Exercise:
In the entries below, find the line with "You are a GUI" and the line with "Task: Click on the 排行榜". Return those two lines and all lines between them, exactly.

○ ○ ○

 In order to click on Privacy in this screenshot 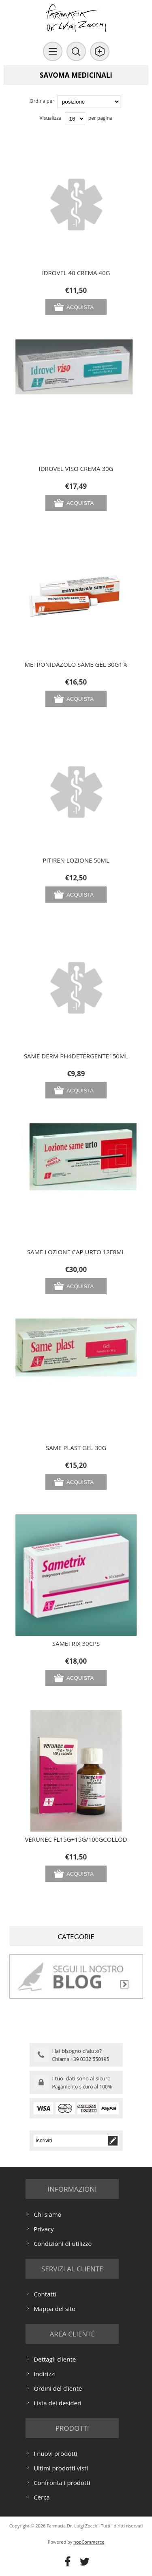, I will do `click(44, 2229)`.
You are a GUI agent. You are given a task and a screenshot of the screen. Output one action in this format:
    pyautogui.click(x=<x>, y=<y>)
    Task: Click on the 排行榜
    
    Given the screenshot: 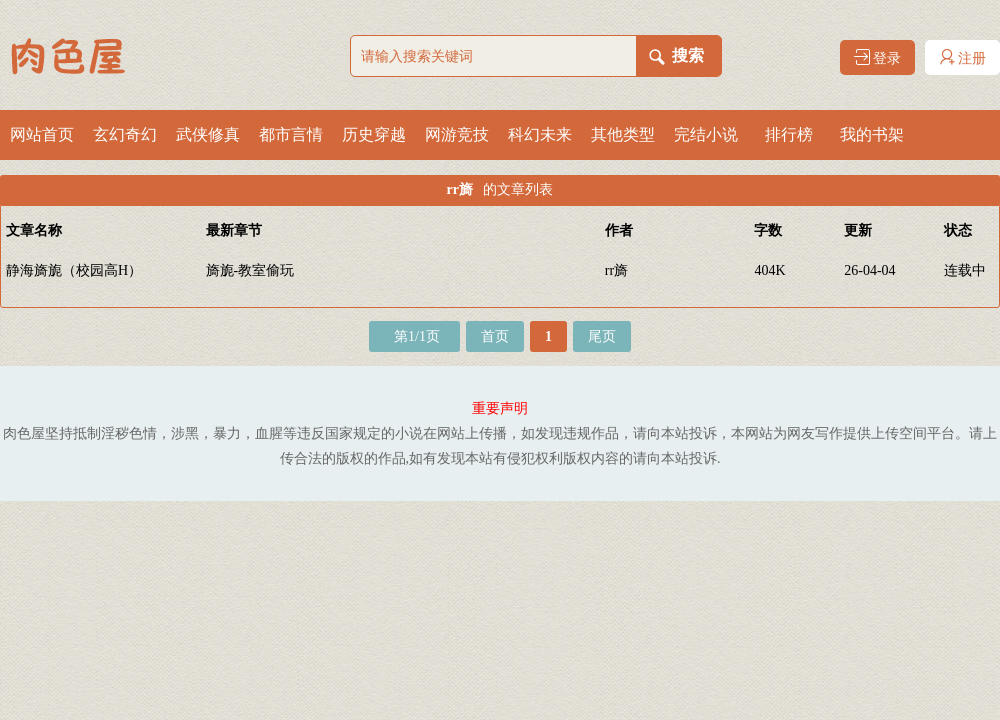 What is the action you would take?
    pyautogui.click(x=789, y=134)
    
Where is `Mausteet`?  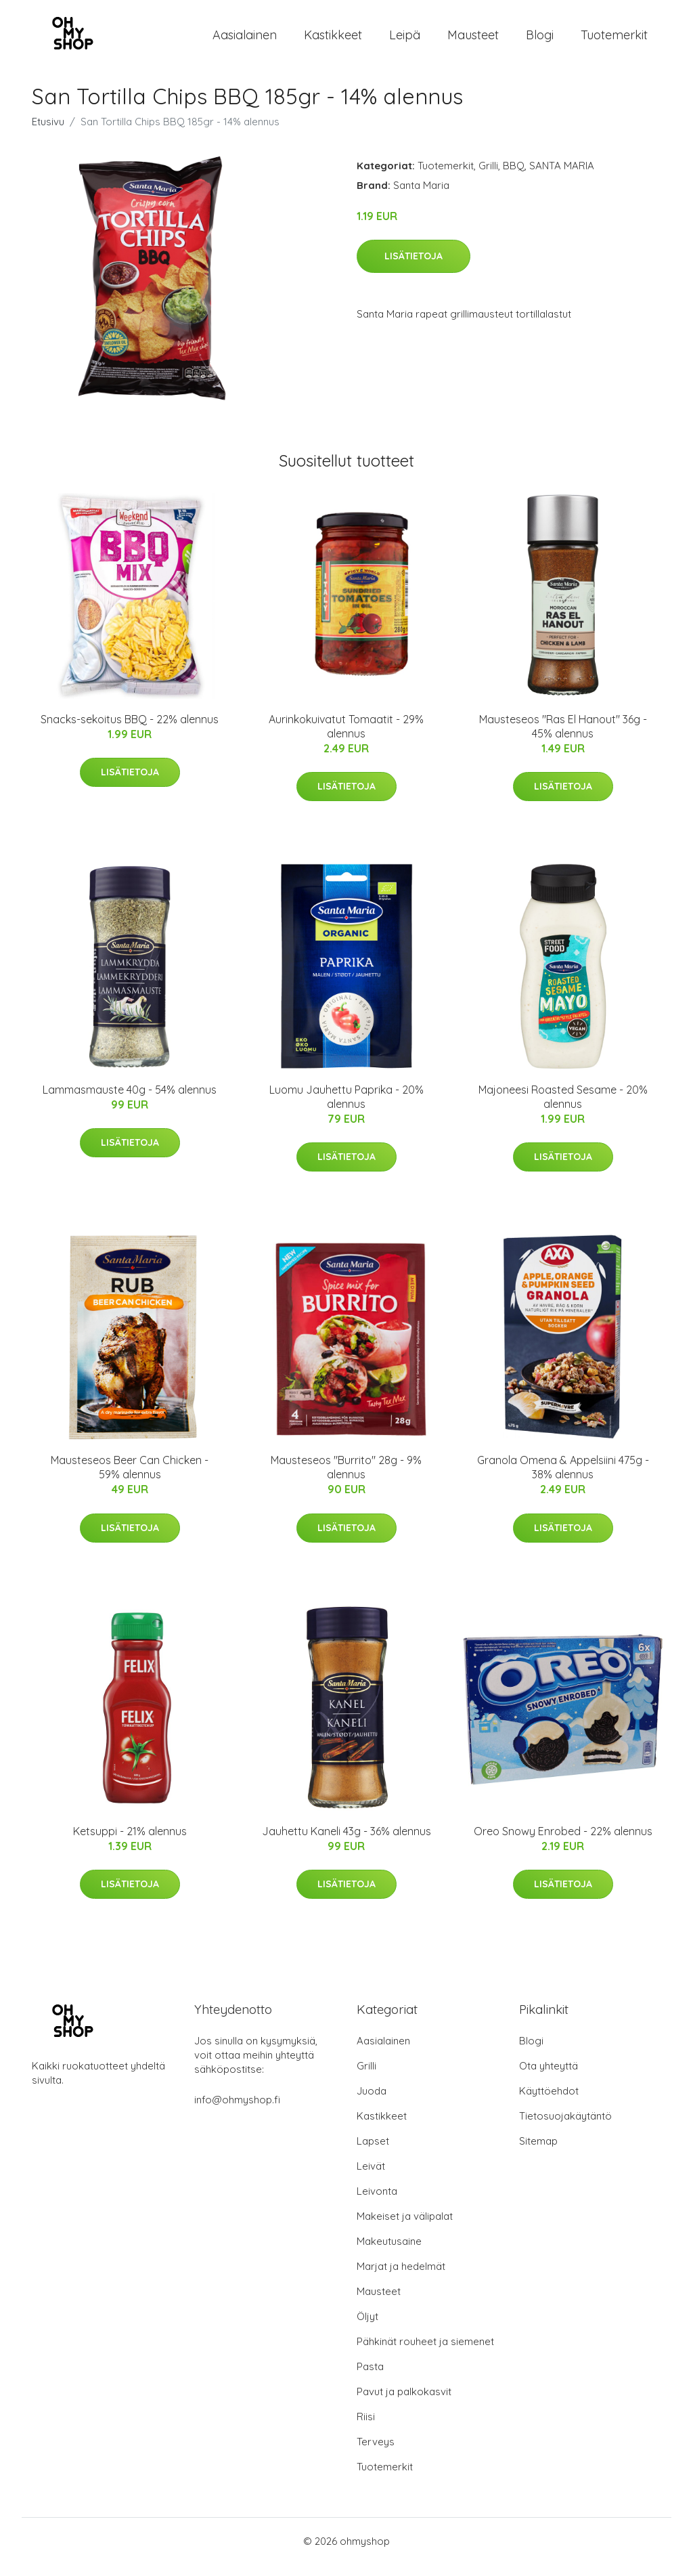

○ ○ ○

Solution for this exercise:
You are a GUI agent. You are given a task and a screenshot of the screen. Output one action in this format:
    pyautogui.click(x=<x>, y=<y>)
    Task: Click on the 排行榜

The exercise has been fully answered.